[Items from a dataset]
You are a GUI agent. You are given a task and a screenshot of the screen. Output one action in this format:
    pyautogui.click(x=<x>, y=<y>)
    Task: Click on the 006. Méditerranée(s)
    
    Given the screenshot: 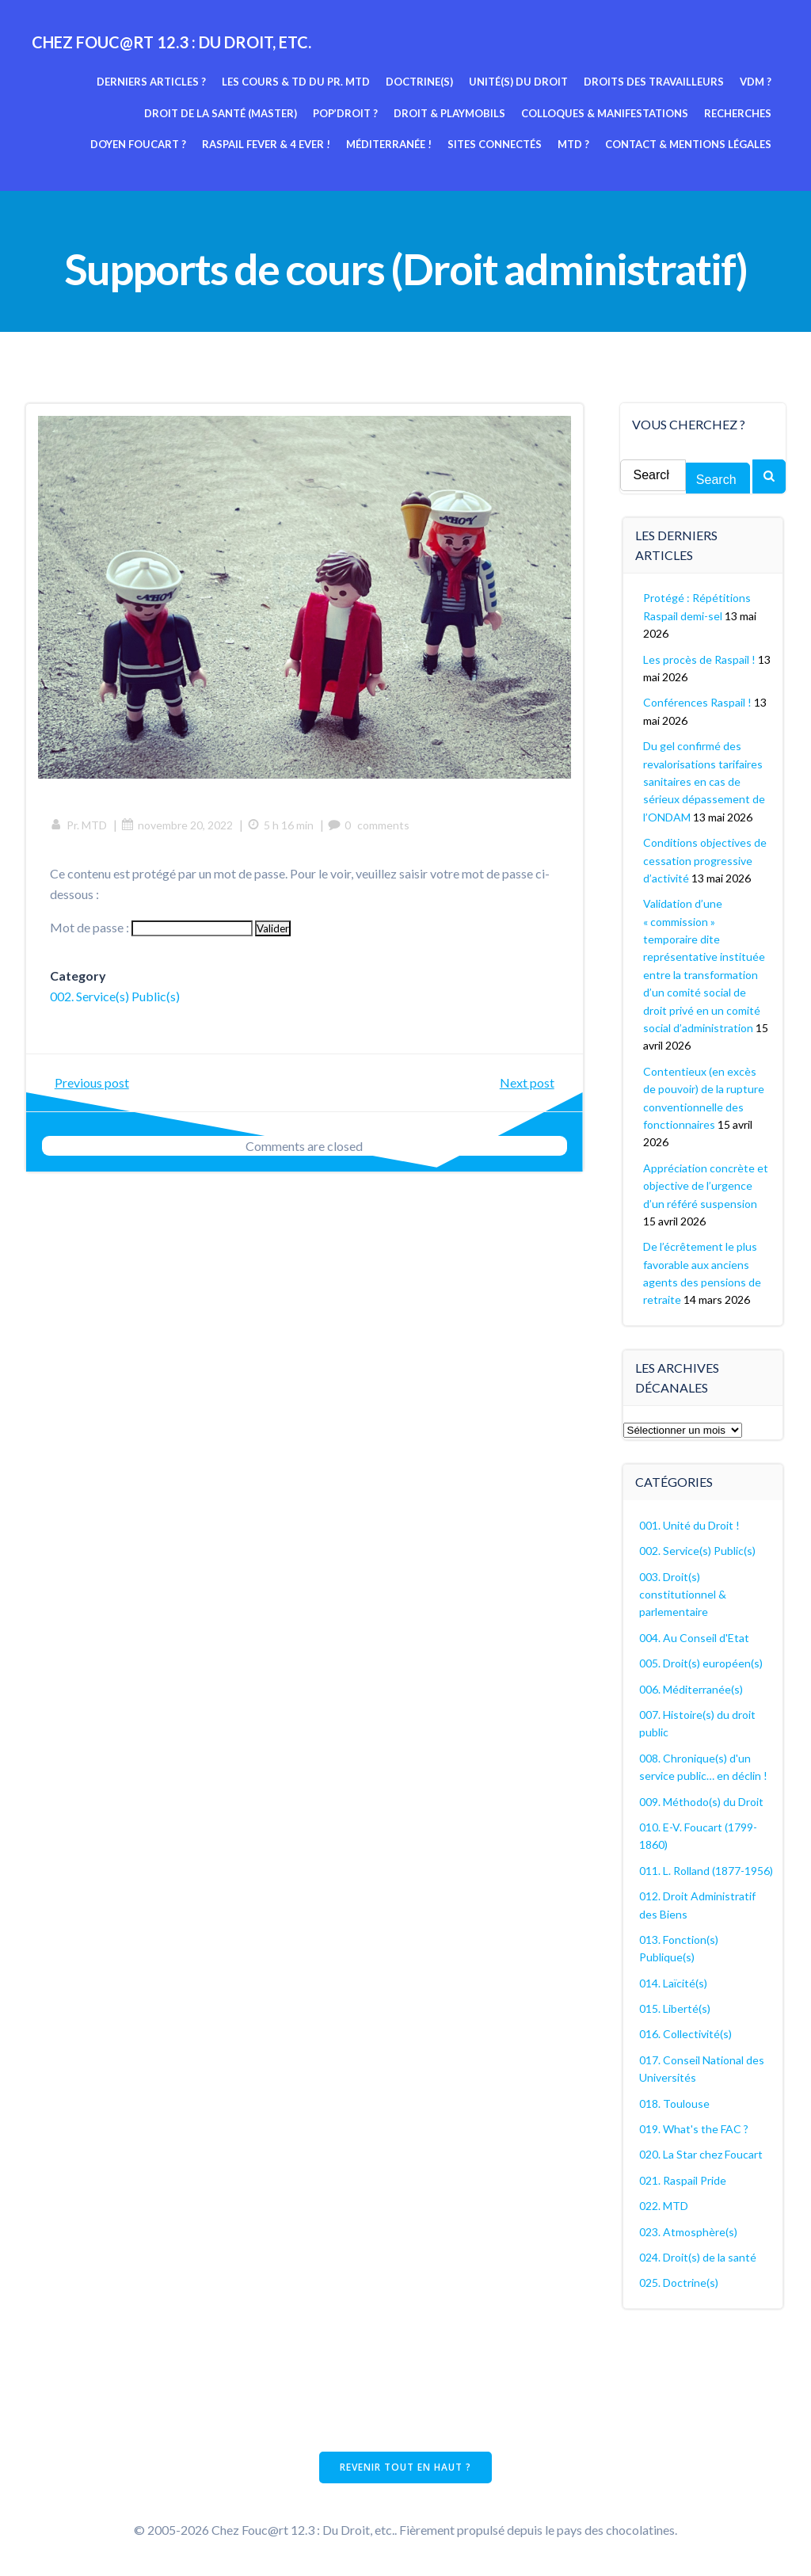 What is the action you would take?
    pyautogui.click(x=691, y=1689)
    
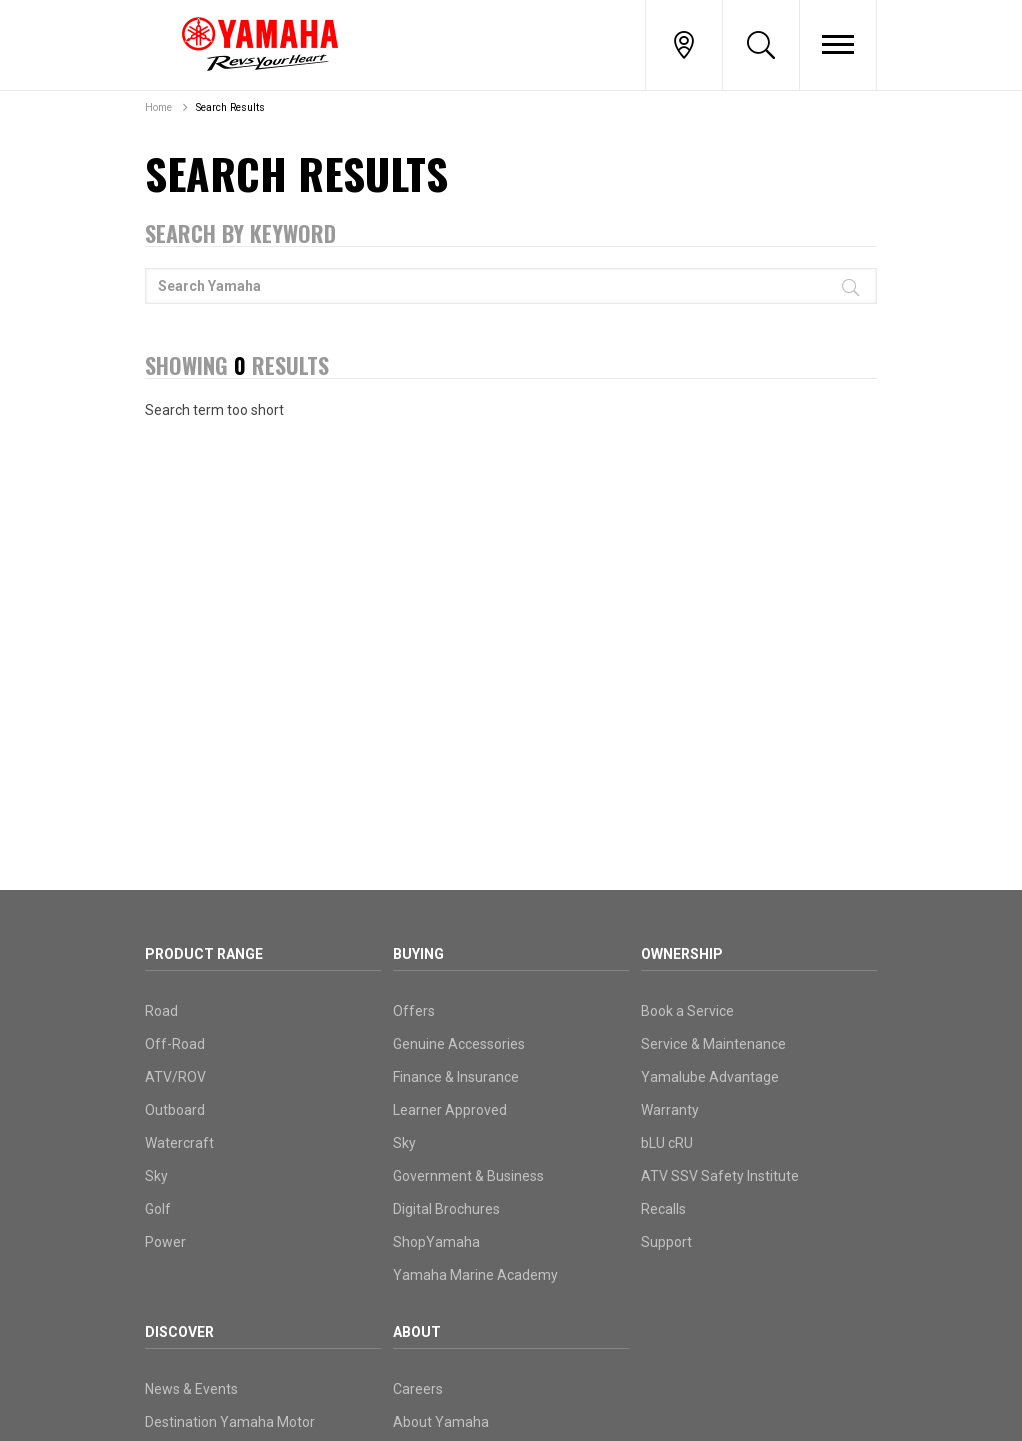 This screenshot has height=1441, width=1022. What do you see at coordinates (161, 1011) in the screenshot?
I see `Road` at bounding box center [161, 1011].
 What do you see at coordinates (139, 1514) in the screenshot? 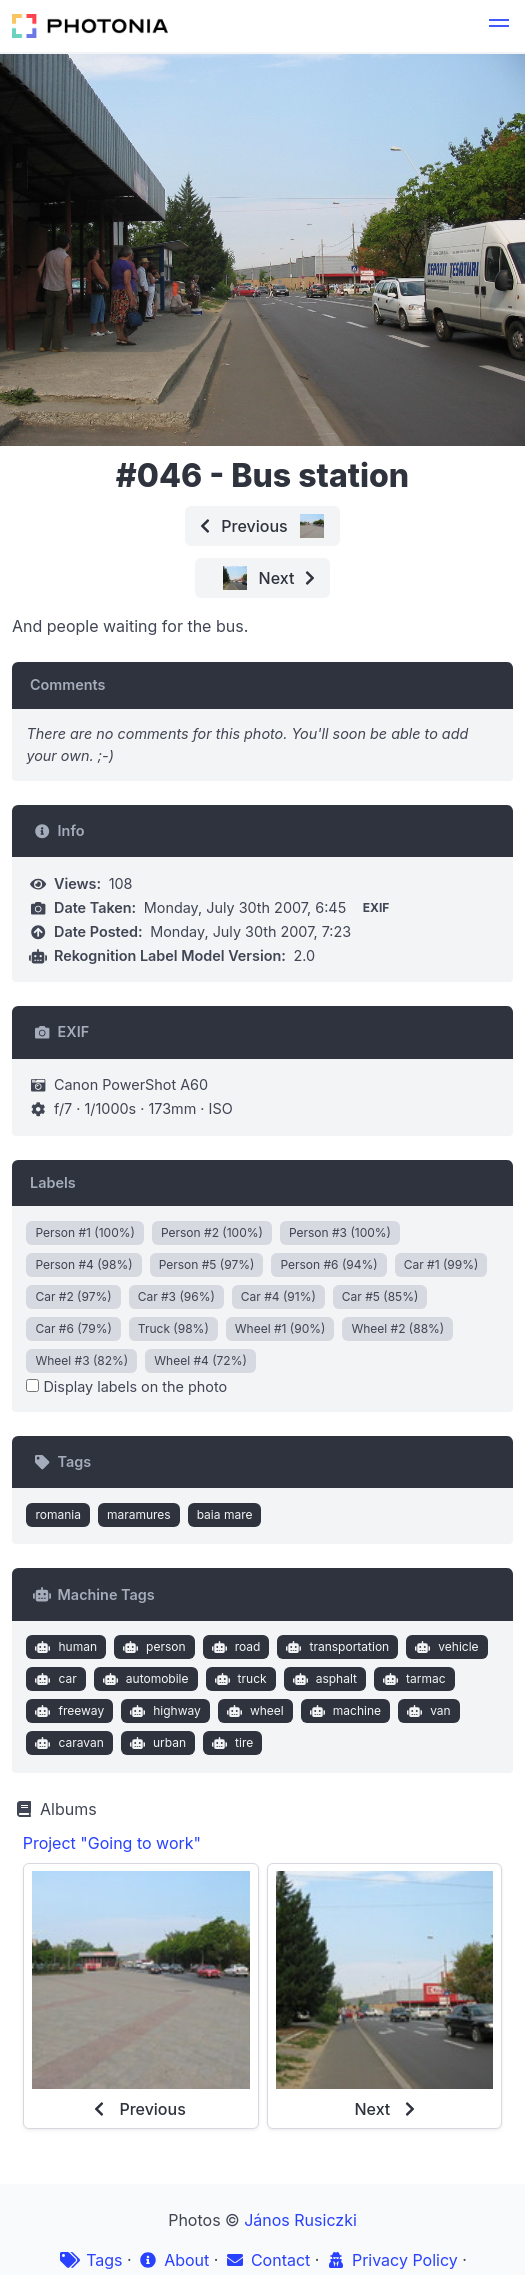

* PROBLEM DESCRIPTION: Only the lines above from the one with "pyautogui.click(x=<x>, y=<y>)" up to and including the one with "Task: Click on the 006. Méditerranée(s)" should be repeated, exactly as written.

* ANSWER TO THIS TASK:
    pyautogui.click(x=<x>, y=<y>)
    Task: Click on the 006. Méditerranée(s)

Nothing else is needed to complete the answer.